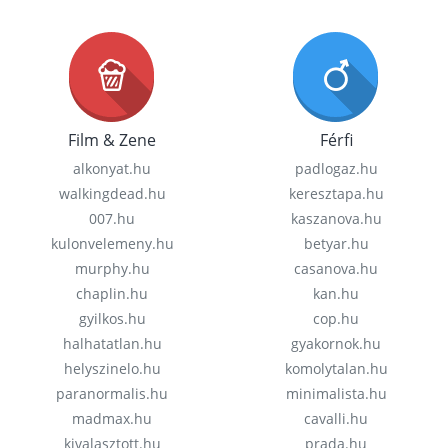
Film & Zene
Férfi
alkonyat.hu
padlogaz.hu
walkingdead.hu
keresztapa.hu
007.hu
kaszanova.hu
kulonvelemeny.hu
betyar.hu
murphy.hu
casanova.hu
chaplin.hu
kan.hu
gyilkos.hu
cop.hu
halhatatlan.hu
gyakornok.hu
helyszinelo.hu
komolytalan.hu
paranormalis.hu
minimalista.hu
madmax.hu
cavalli.hu
kivalasztott.hu
prada.hu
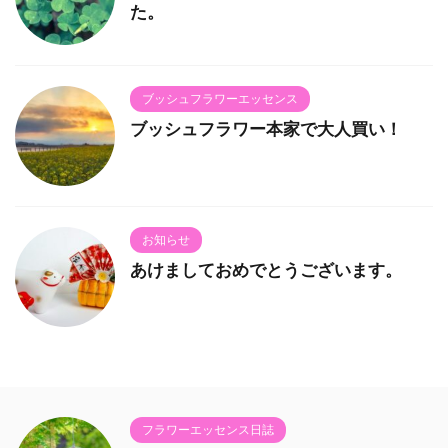
た。
ブッシュフラワーエッセンス
ブッシュフラワー本家で大人買い！
お知らせ
あけましておめでとうございます。
フラワーエッセンス日誌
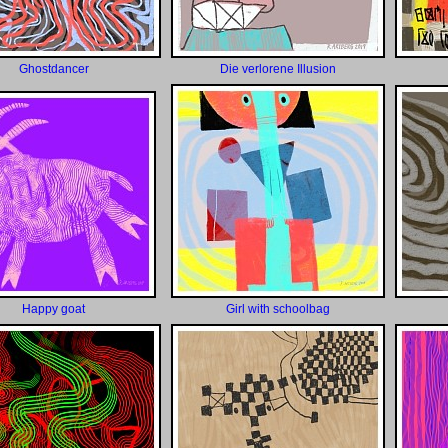
Ghostdancer
Die verlorene Illusion
Happy goat
Girl with schoolbag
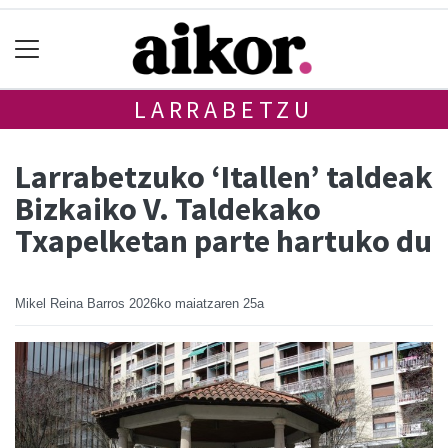
LARRABETZU
Larrabetzuko ‘Itallen’ taldeak
Bizkaiko V. Taldekako
Txapelketan parte hartuko du
Mikel Reina Barros
2026ko maiatzaren 25a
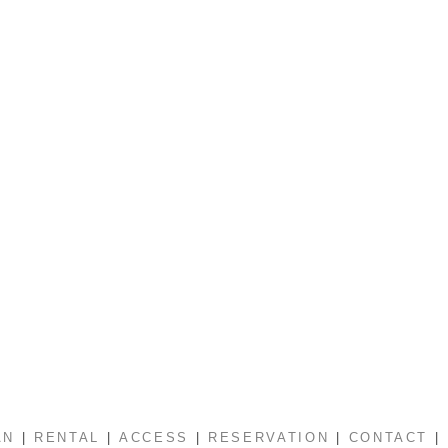
|
|
|
|
|
AN
RENTAL
ACCESS
RESERVATION
CONTACT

ASSIGNMENT: The required output is the listing above reproduced exactly, pictures removed.

THE COMPLETED TASK:
Film & Zene
Férfi
alkonyat.hu
padlogaz.hu
walkingdead.hu
keresztapa.hu
007.hu
kaszanova.hu
kulonvelemeny.hu
betyar.hu
murphy.hu
casanova.hu
chaplin.hu
kan.hu
gyilkos.hu
cop.hu
halhatatlan.hu
gyakornok.hu
helyszinelo.hu
komolytalan.hu
paranormalis.hu
minimalista.hu
madmax.hu
cavalli.hu
kivalasztott.hu
prada.hu
た。
ブッシュフラワーエッセンス
ブッシュフラワー本家で大人買い！
お知らせ
あけましておめでとうございます。
フラワーエッセンス日誌
Ghostdancer
Die verlorene Illusion
Happy goat
Girl with schoolbag
LARRABETZU
Larrabetzuko ‘Itallen’ taldeak
Bizkaiko V. Taldekako
Txapelketan parte hartuko du
Mikel Reina Barros
2026ko maiatzaren 25a
|
|
|
|
|
AN
RENTAL
ACCESS
RESERVATION
CONTACT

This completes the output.